● **EXERCISE GOAL**
Below are the records; extract from them the line containing "Internship Germany" to the line containing "Minecraft PE. Именно он и должен помочь в", both lines included, exactly and with no pictures.

● **THE DATA**
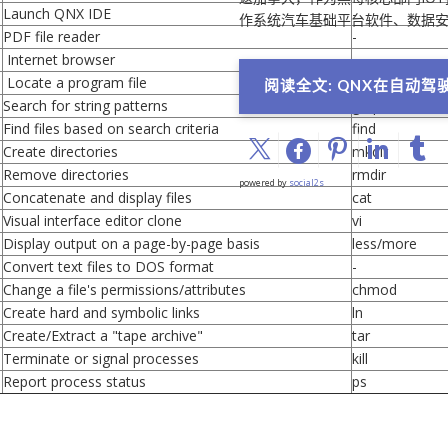
Launch QNX IDE
-
作系统汽车基础平台软件、数据安
PDF file reader
-
Internet browser
-
Locate a program file
which
阅读全文: QNX在自动
Search for string patterns
grep
Find files based on search criteria
find
Create directories
mkdir
Remove directories
rmdir
powered by
social2s
Concatenate and display files
cat
Visual interface editor clone
vi
Display output on a page-by-page basis
less/more
Convert text files to DOS format
-
Change a file's permissions/attributes
chmod
Create hard and symbolic links
ln
Create/Extract a "tape archive"
tar
Terminate or signal processes
kill
Report process status
ps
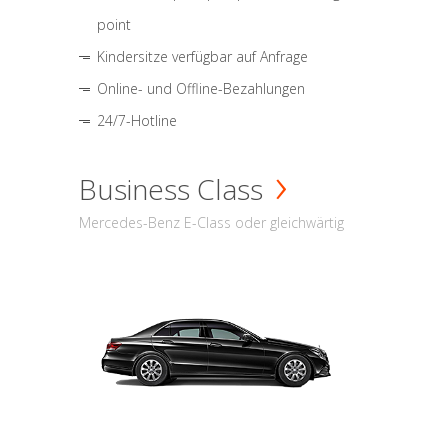
point
Kindersitze verfügbar auf Anfrage
Online- und Offline-Bezahlungen
24/7-Hotline
Business Class
Mercedes-Benz E-Class oder gleichwärtig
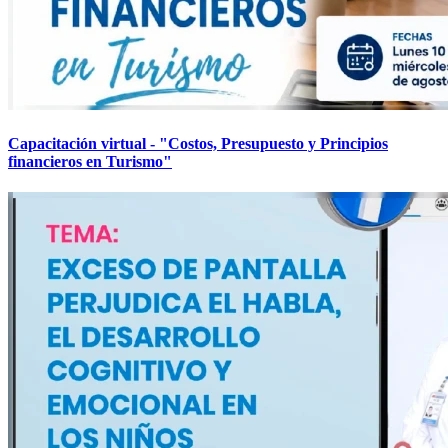
Capacitación virtual - "Costos, Presupuesto y Principios
financieros en Turismo"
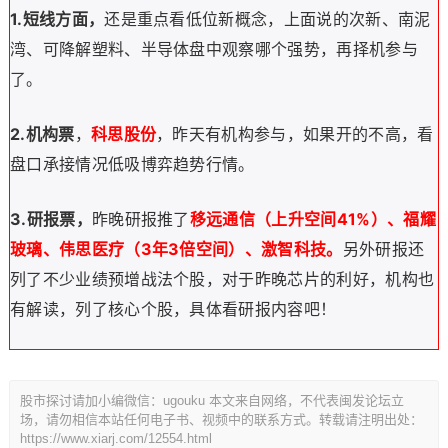
1.
短线方面，
还是重点看低位新概念，上面说的次新、南泥
湾、可降解塑料、半导体盘中观察哪个强势，再择机参与
了。
2.机构票
，
科思股份
，昨天有机构参与，如果开的不高，看
盘口承接情况低吸博弈趋势行情。
3.研报票，
昨晚研报推了
移远通信（上升空间41%）、福耀
玻璃、伟思医疗（3年3倍空间）、激智科技。
另外研报还
列了不少业绩预增战法个股，对于昨晚芯片的利好，机构也
有解读，列了核心个股，具体看研报内容吧！
股市探讨请加小编微信：ugouku 本文来自网络，不代表闽发论坛立
场，请勿相信本站任何电子书、视频中的联系方式。转载请注明出处：
https://www.xiarj.com/12554.html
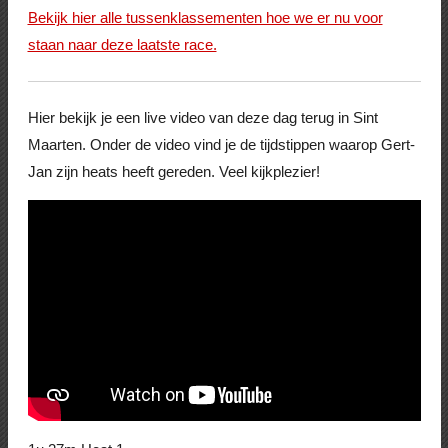
Bekijk hier alle tussenklassementen hoe we er nu voor
staan naar deze laatste race.
Hier bekijk je een live video van deze dag terug in Sint
Maarten. Onder de video vind je de tijdstippen waarop Gert-
Jan zijn heats heeft gereden. Veel kijkplezier!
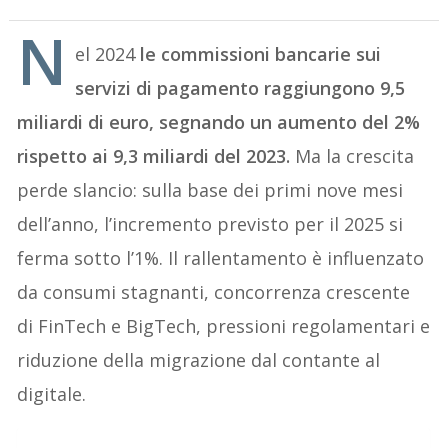
N
el 2024
le commissioni bancarie sui
servizi di pagamento raggiungono 9,5
miliardi di euro, segnando un aumento del 2%
rispetto ai 9,3 miliardi del 2023.
Ma la crescita
perde slancio: sulla base dei primi nove mesi
dell’anno, l’incremento previsto per il 2025 si
ferma sotto l’1%. Il rallentamento è influenzato
da consumi stagnanti, concorrenza crescente
di FinTech e BigTech, pressioni regolamentari e
riduzione della migrazione dal contante al
digitale.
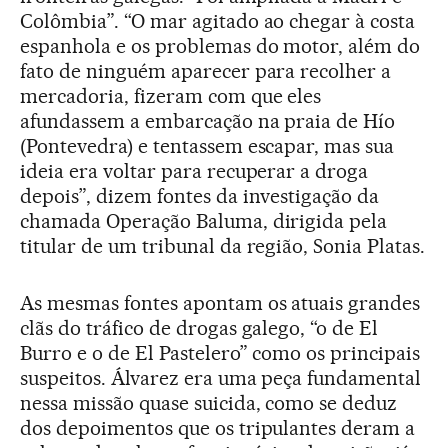
Colômbia”. “O mar agitado ao chegar à costa
espanhola e os problemas do motor, além do
fato de ninguém aparecer para recolher a
mercadoria, fizeram com que eles
afundassem a embarcação na praia de Hío
(Pontevedra) e tentassem escapar, mas sua
ideia era voltar para recuperar a droga
depois”, dizem fontes da investigação da
chamada Operação Baluma, dirigida pela
titular de um tribunal da região, Sonia Platas.
As mesmas fontes apontam os atuais grandes
clãs do tráfico de drogas galego, “o de El
Burro e o de El Pastelero” como os principais
suspeitos. Álvarez era uma peça fundamental
nessa missão quase suicida, como se deduz
dos depoimentos que os tripulantes deram a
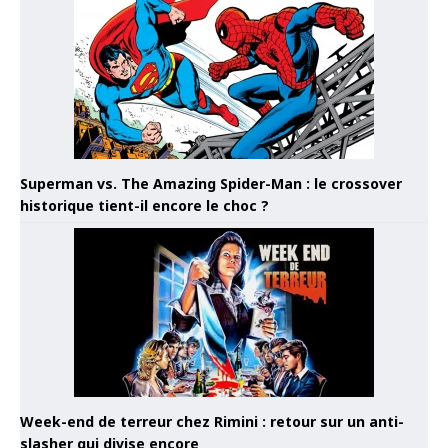
Superman vs. The Amazing Spider-Man : le crossover
historique tient-il encore le choc ?
Week-end de terreur chez Rimini : retour sur un anti-
slasher qui divise encore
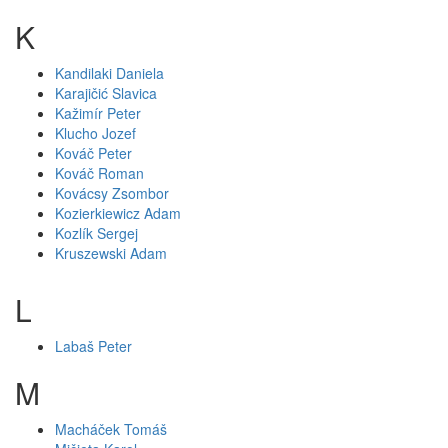
K
Kandilaki Daniela
Karajičić Slavica
Kažimír Peter
Klucho Jozef
Kováč Peter
Kováč Roman
Kovácsy Zsombor
Kozierkiewicz Adam
Kozlík Sergej
Kruszewski Adam
L
Labaš Peter
M
Macháček Tomáš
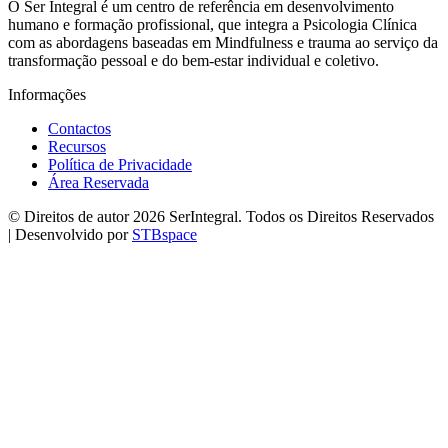
O Ser Integral é um centro de referência em desenvolvimento
humano e formação profissional, que integra a Psicologia Clínica
com as abordagens baseadas em Mindfulness e trauma ao serviço da
transformação pessoal e do bem-estar individual e coletivo.
Informações
Contactos
Recursos
Política de Privacidade
Área Reservada
© Direitos de autor 2026 SerIntegral. Todos os Direitos Reservados
| Desenvolvido por
STBspace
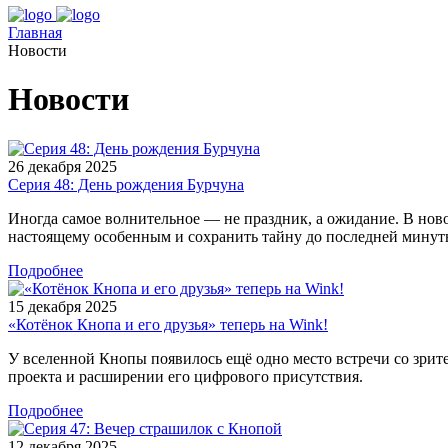
Главная
Новости
Новости
26 декабря 2025
Серия 48: День рождения Бурчуна
Иногда самое волнительное — не праздник, а ожидание. В новой
настоящему особенным и сохранить тайну до последней минут
Подробнее
15 декабря 2025
«Котёнок Кнопа и его друзья» теперь на Wink!
У вселенной Кнопы появилось ещё одно место встречи со зрит
проекта и расширении его цифрового присутствия.
Подробнее
12 декабря 2025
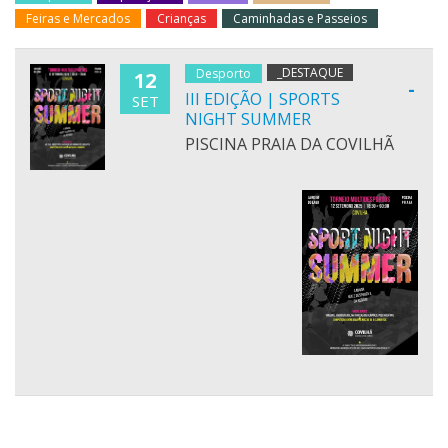
Feiras e Mercados
Crianças
Caminhadas e Passeios
_DESTAQUE
Desporto
12
-
III EDIÇÃO | SPORTS
SET
NIGHT SUMMER
PISCINA PRAIA DA COVILHÃ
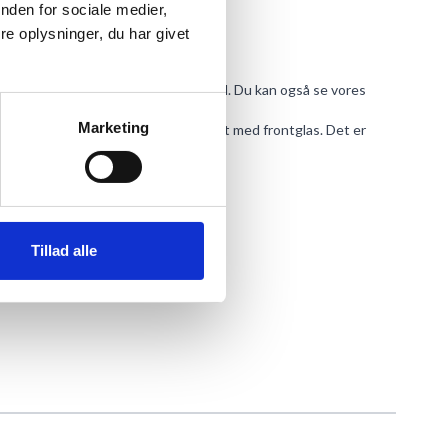
nden for sociale medier,
e oplysninger, du har givet
uper effektive til at tørre støv væk med. Du kan også se vores
Marketing
ger for, at det ikke kommer i kontakt med frontglas. Det er
 med tiden.
Tillad alle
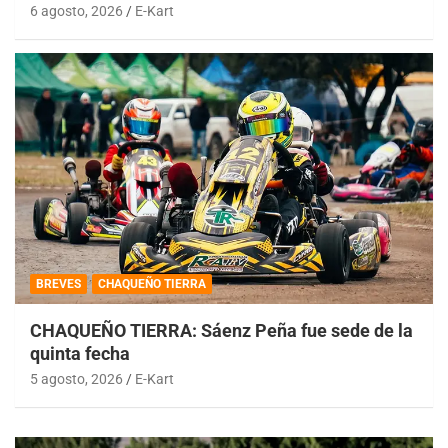
6 agosto, 2026
E-Kart
BREVES
CHAQUEÑO TIERRA
CHAQUEÑO TIERRA: Sáenz Peña fue sede de la
quinta fecha
5 agosto, 2026
E-Kart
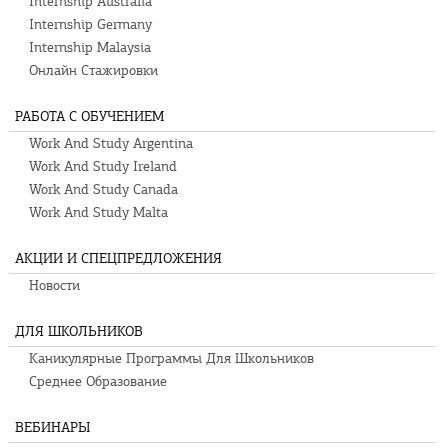
Internship Australia
Internship Germany
Internship Malaysia
Онлайн Стажировки
РАБОТА С ОБУЧЕНИЕМ
Work And Study Argentina
Work And Study Ireland
Work And Study Canada
Work And Study Malta
АКЦИИ И СПЕЦПРЕДЛОЖЕНИЯ
Новости
ДЛЯ ШКОЛЬНИКОВ
Каникулярные Программы Для Школьников
Среднее Образование
ВЕБИНАРЫ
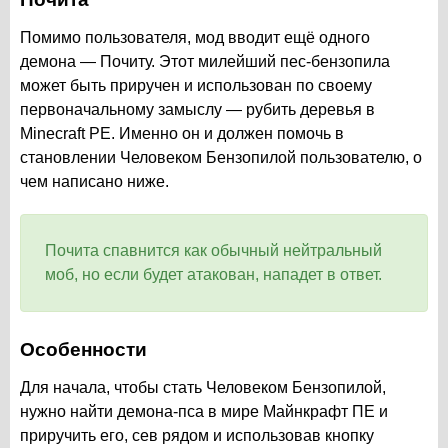
Помимо пользователя, мод вводит ещё одного
демона — Почиту. Этот милейший пес-бензопила
может быть приручен и использован по своему
первоначальному замыслу — рубить деревья в
Minecraft PE. Именно он и должен помочь в
становлении Человеком Бензопилой пользователю, о
чем написано ниже.
Почита спавнится как обычный нейтральный
моб, но если будет атакован, нападет в ответ.
Особенности
Для начала, чтобы стать Человеком Бензопилой,
нужно найти демона-пса в мире Майнкрафт ПЕ и
приручить его, сев рядом и использовав кнопку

● **EXERCISE RESULT**
Internship Germany
Internship Malaysia
Онлайн Стажировки
РАБОТА С ОБУЧЕНИЕМ
Work And Study Argentina
Work And Study Ireland
Work And Study Canada
Work And Study Malta
АКЦИИ И СПЕЦПРЕДЛОЖЕНИЯ
Новости
ДЛЯ ШКОЛЬНИКОВ
Каникулярные Программы Для Школьников
Среднее Образование
ВЕБИНАРЫ
Помимо пользователя, мод вводит ещё одного
демона — Почиту. Этот милейший пес-бензопила
может быть приручен и использован по своему
первоначальному замыслу — рубить деревья в
Minecraft PE. Именно он и должен помочь в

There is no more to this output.